• [What you need to do] Repeat exactly the lines of the records below, starting at the line containing "подушками. Напротив размещена" and ending at the line containing "SIGNALE MESSEN UND ANALYSIEREN". Leave the pictures out.

• [Data to use]
'''
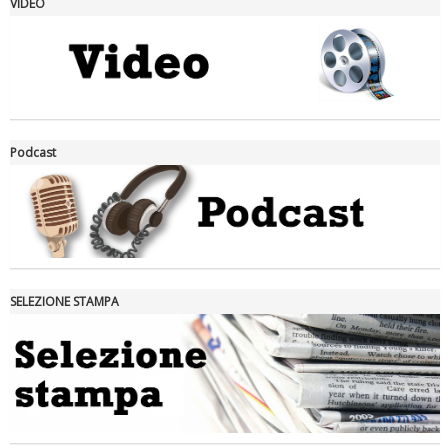
VIDEO
La formazione Uisp rallenta ma prosegue anche in estate
Podcast
SELEZIONE STAMPA
Tiziano Pesce nel Cda di Fondazione Terzjus: prima riunione a
Roma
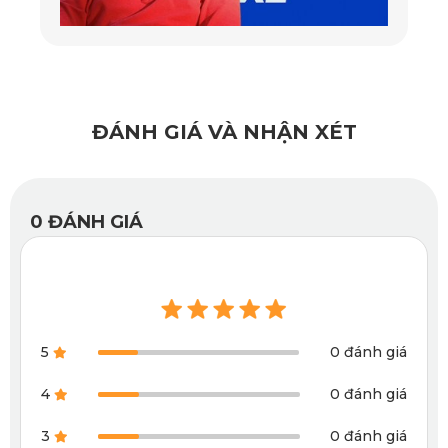
mẫu
thảm lót sàn Mazda CX5
KATA được thiết kế riêng
theo form sàn từng đời xe.
Thiết kế thảm vừa khít sàn xe
Bộ thảm lót sàn Mazda 2 KATA được thiết kế theo kích
ĐÁNH GIÁ VÀ NHẬN XÉT
thước sàn xe và cắt CNC để tăng độ vừa vặn khi lắp đặt.
Thiết kế đúng form giúp thảm hạn chế thừa mép, hở sàn
hoặc xô lệch trong quá trình sử dụng.
0
ĐÁNH GIÁ
Sản phẩm có 2 phiên bản: Basic và Full Option. Bản Basic
phù hợp với nhu cầu bảo vệ phần sàn chính, dễ tháo lắp và
vệ sinh. Bản Full Option có diện tích che phủ rộng hơn,
bao gồm khu vực vách sàn, mép sàn và quanh chân ghế,
phù hợp với người dùng muốn khoang nội thất đồng bộ và
sạch hơn.
5
0 đánh giá
Phiên bản
Đặc điểm
Phù hợp với ai
4
0 đánh giá
Che phủ khu vực sàn
Người cần bộ thảm
3
0 đánh giá
Basic
chính, dễ tháo lắp, dễ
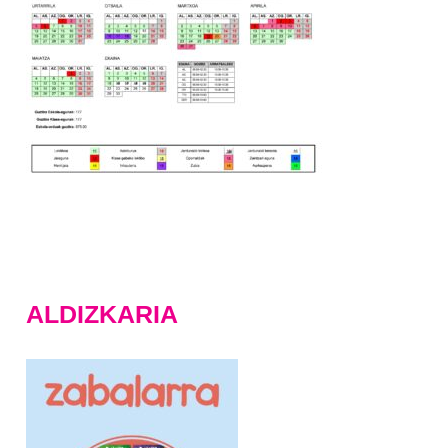
ALDIZKARIA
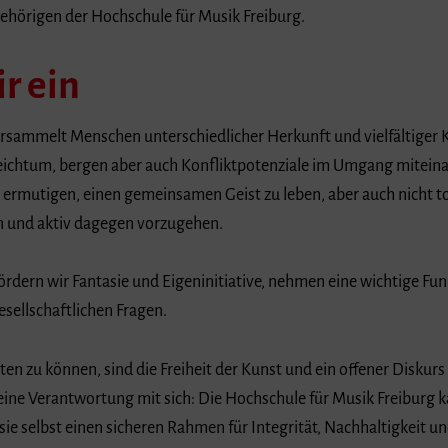
ngehörigen der Hochschule für Musik Freiburg.
r ein
rsammelt Menschen unterschiedlicher Herkunft und vielfältiger K
ichtum, bergen aber auch Konfliktpotenziale im Umgang miteinand
ermutigen, einen gemeinsamen Geist zu leben, aber auch nicht to
n und aktiv dagegen vorzugehen.
rdern wir Fantasie und Eigeninitiative, nehmen eine wichtige Funkt
esellschaftlichen Fragen.
n zu können, sind die Freiheit der Kunst und ein offener Diskur
 eine Verantwortung mit sich: Die Hochschule für Musik Freiburg 
sie selbst einen sicheren Rahmen für Integrität, Nachhaltigkeit 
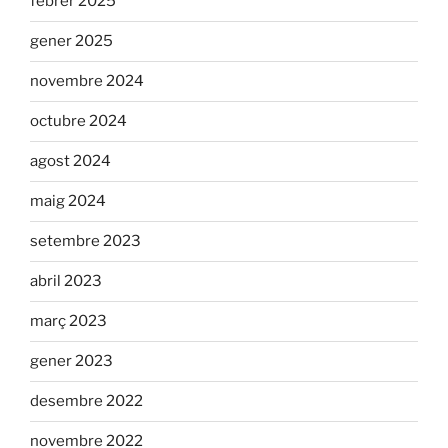
febrer 2025
gener 2025
novembre 2024
octubre 2024
agost 2024
maig 2024
setembre 2023
abril 2023
març 2023
gener 2023
desembre 2022
novembre 2022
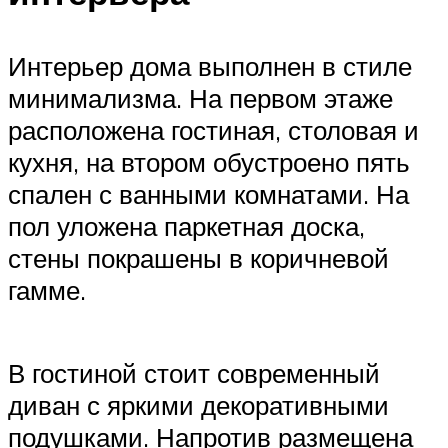
Интерьер дома выполнен в стиле
минимализма. На первом этаже
расположена гостиная, столовая и
кухня, на втором обустроено пять
спален с ванными комнатами. На
пол уложена паркетная доска,
стены покрашены в коричневой
гамме.
В гостиной стоит современный
диван с яркими декоративными
подушками. Напротив размещена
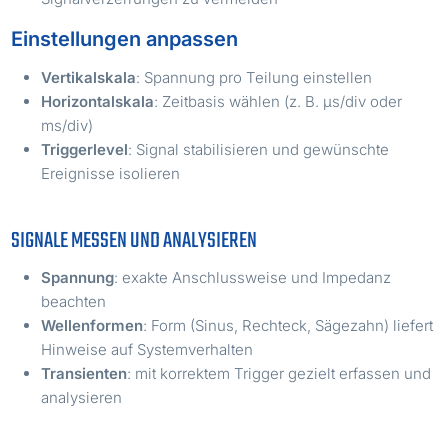
Einstellungen anpassen
Vertikalskala
: Spannung pro Teilung einstellen
Horizontalskala
: Zeitbasis wählen (z. B. µs/div oder
ms/div)
Triggerlevel
: Signal stabilisieren und gewünschte
Ereignisse isolieren
SIGNALE MESSEN UND ANALYSIEREN
Spannung
: exakte Anschlussweise und Impedanz
beachten
Wellenformen
: Form (Sinus, Rechteck, Sägezahn) liefert
Hinweise auf Systemverhalten
Transienten
: mit korrektem Trigger gezielt erfassen und
analysieren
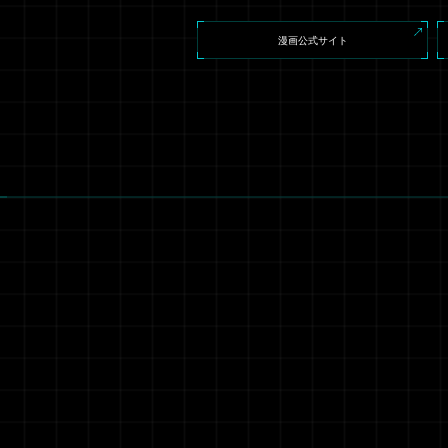
漫画公式サイト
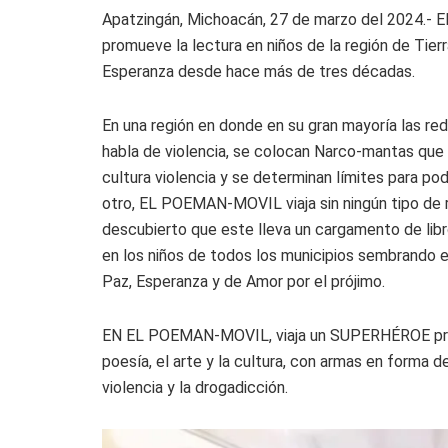
Apatzingán, Michoacán, 27 de marzo del 2024.- 
promueve la lectura en niños de la región de Tier
Esperanza desde hace más de tres décadas.
En una región en donde en su gran mayoría las red
habla de violencia, se colocan Narco-mantas que
cultura violencia y se determinan límites para pod
otro, EL POEMAN-MOVIL viaja sin ningún tipo de r
descubierto que este lleva un cargamento de libr
en los niños de todos los municipios sembrando e
Paz, Esperanza y de Amor por el prójimo.
EN EL POEMAN-MOVIL, viaja un SUPERHÉROE prom
poesía, el arte y la cultura, con armas en forma de 
violencia y la drogadicción.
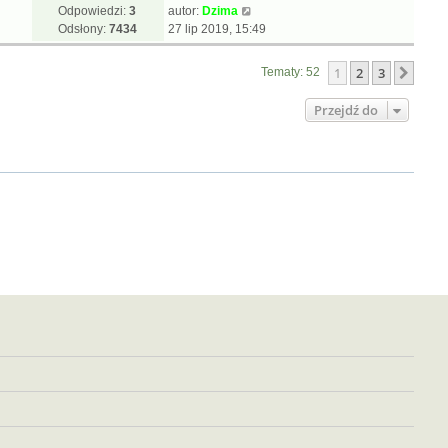
Odpowiedzi:
3
autor:
Dzima
Odsłony:
7434
27 lip 2019, 15:49
1
2
3
Nast
Tematy: 52
Przejdź do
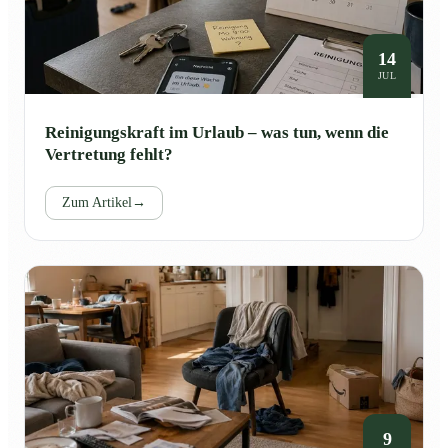
14
JUL
Reinigungskraft im Urlaub – was tun, wenn die
Vertretung fehlt?
Zum Artikel
→
9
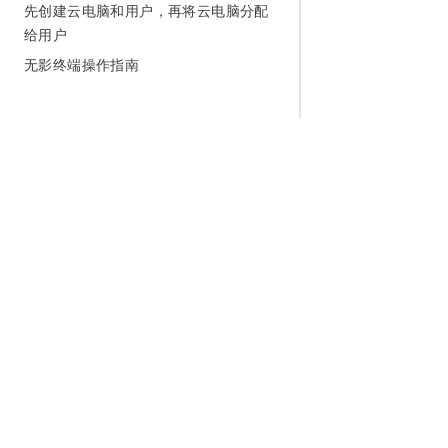
先创建云电脑和用户，再将云电脑分配
给用户
无影终端操作指南
为什么选择阿里云
大模型
产品和定
什么是云计算
千问大模型
全部产品
全球基础设施
大模型服务
免费试用
技术领先
AI应用构建
产品动态
稳定可靠
产品定价
安全合规
配置报价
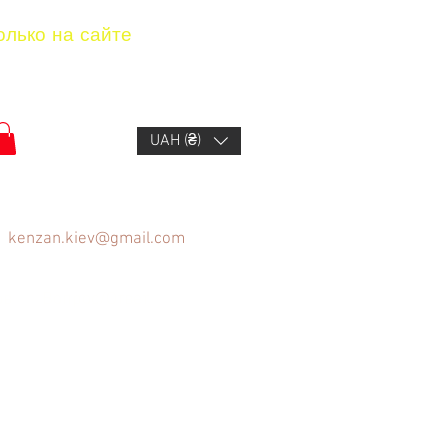
олько на сайте
UAH (₴)
kenzan.kiev@gmail.com
ов
Вопрос/Ответ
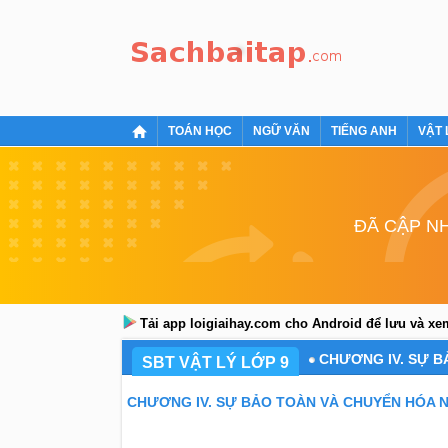
TOÁN HỌC
NGỮ VĂN
TIẾNG ANH
VẬT 
ĐÃ CẬP NH
Tải app loigiaihay.com cho Android để lưu và x
CHƯƠNG IV. SỰ 
SBT VẬT LÝ LỚP 9
CHƯƠNG IV. SỰ BẢO TOÀN VÀ CHUYỂN HÓA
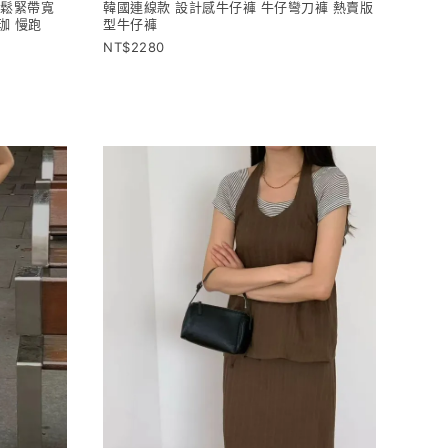
 鬆緊帶寬
韓國連線款 設計感牛仔褲 牛仔彎刀褲 熱賣版
珈 慢跑
型牛仔褲
2280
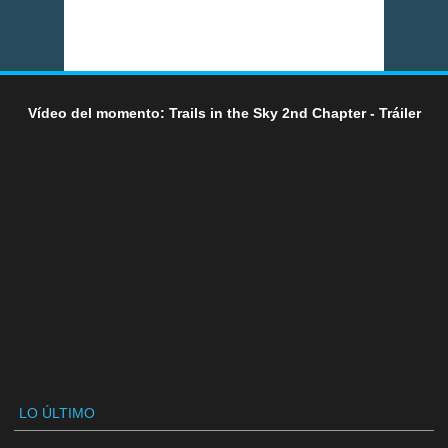
Vídeo del momento: Trails in the Sky 2nd Chapter - Tráiler
LO ÚLTIMO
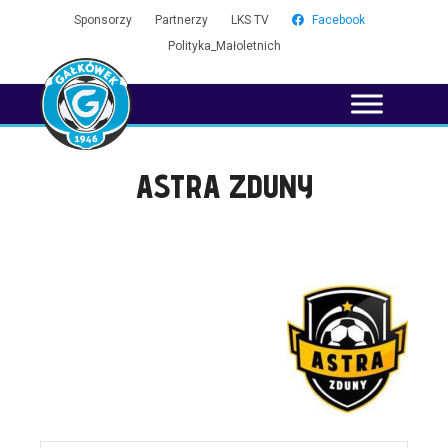
Sponsorzy
Partnerzy
LKS TV
Facebook
Polityka_Małoletnich
ASTRA ZDUNY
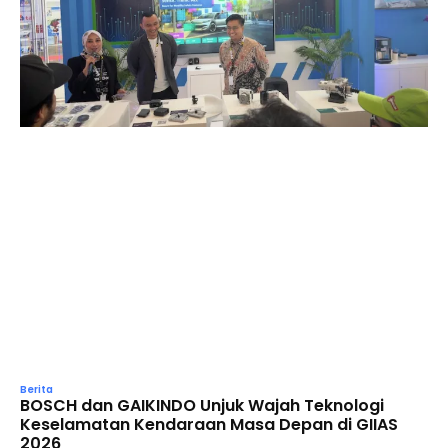
Berita
BOSCH dan GAIKINDO Unjuk Wajah Teknologi
Keselamatan Kendaraan Masa Depan di GIIAS
2026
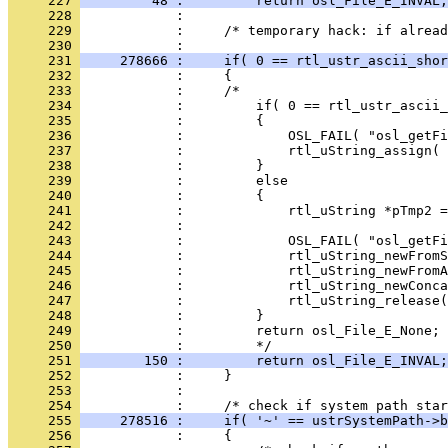
     227 
         48 :         return osl_File_E_INVAL;
     228 
     229 
     230 
     231 
     278666 :     if( 0 == rtl_ustr_ascii_shor
     232 
     233 
     234 
     235 
     236 
     237 
     238 
     239 
     240 
     241 
     242 
     243 
     244 
     245 
     246 
     247 
     248 
     249 
     250 
     251 
        150 :         return osl_File_E_INVAL;
     252 
     253 
     254 
     255 
     278516 :     if( '~' == ustrSystemPath->b
     256 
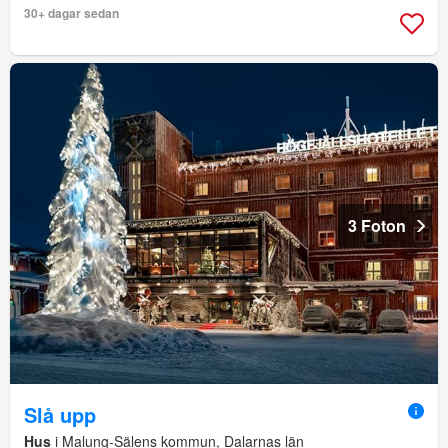
30+ dagar sedan
3 Foton
Slå upp
Hus
i Malung-Sälens kommun, Dalarnas län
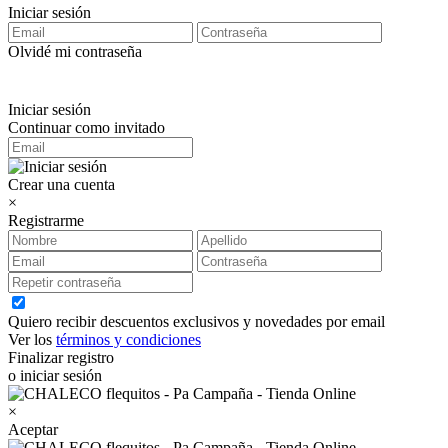
Iniciar sesión
Olvidé mi contraseña
Iniciar sesión
Continuar como invitado
Crear una cuenta
×
Registrarme
Quiero recibir descuentos exclusivos y novedades por email
Ver los
términos y condiciones
Finalizar registro
o iniciar sesión
×
Aceptar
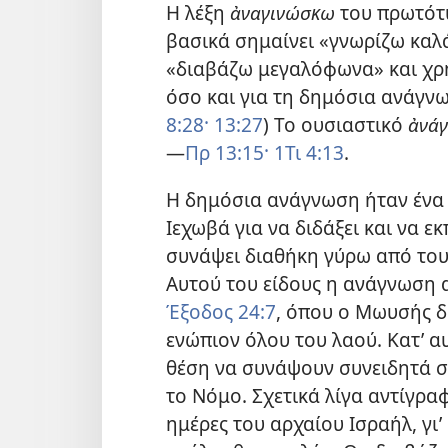
Η λέξη
ἀναγινώσκω
του πρωτότυ
βασικά σημαίνει «γνωρίζω καλά
«διαβάζω μεγαλόφωνα» και χρησ
όσο και για τη δημόσια ανάγνω
8:28·
13:27
) Το ουσιαστικό
ἀνάγ
—
Πρ 13:15·
1Τι 4:13
.
Η δημόσια ανάγνωση ήταν ένα
Ιεχωβά για να διδάξει και να εκ
συνάψει διαθήκη γύρω από τους
Αυτού του είδους η ανάγνωση 
Έξοδος 24:7
, όπου ο Μωυσής δ
ενώπιον όλου του λαού. Κατ’ α
θέση να συνάψουν συνειδητά σ
το Νόμο. Σχετικά λίγα αντίγρα
ημέρες του αρχαίου Ισραήλ, γι’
'''
• [Response area]
подушками. Напротив размещена
Einstellungen anpassen
Vertikalskala
: Spannung pro Teilung einstellen
Horizontalskala
: Zeitbasis wählen (z. B. µs/div oder
ms/div)
Triggerlevel
: Signal stabilisieren und gewünschte
Ereignisse isolieren
SIGNALE MESSEN UND ANALYSIEREN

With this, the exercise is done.